[Opening Source information section]
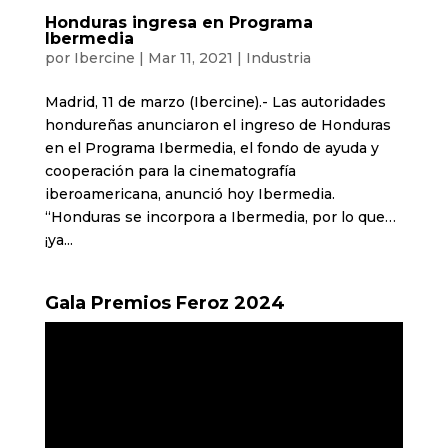
Honduras ingresa en Programa
Ibermedia
por
Ibercine
|
Mar 11, 2021
|
Industria
Madrid, 11 de marzo (Ibercine).- Las autoridades
hondureñas anunciaron el ingreso de Honduras
en el Programa Ibermedia, el fondo de ayuda y
cooperación para la cinematografía
iberoamericana, anunció hoy Ibermedia.
“Honduras se incorpora a Ibermedia, por lo que…
¡ya...
Gala Premios Feroz 2024
Reproductor
de
vídeo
[Closing Source information section]
* [The problem]: All lines from the one containing "Mar 11, 2021" through the last line of the data, both included, are to be retyped exactly, and no other line belongs in the answer.

* [Answer area]:
Mar 11, 2021
|
Industria
Madrid, 11 de marzo (Ibercine).- Las autoridades
hondureñas anunciaron el ingreso de Honduras
en el Programa Ibermedia, el fondo de ayuda y
cooperación para la cinematografía
iberoamericana, anunció hoy Ibermedia.
“Honduras se incorpora a Ibermedia, por lo que…
¡ya...
Gala Premios Feroz 2024
Reproductor
de
vídeo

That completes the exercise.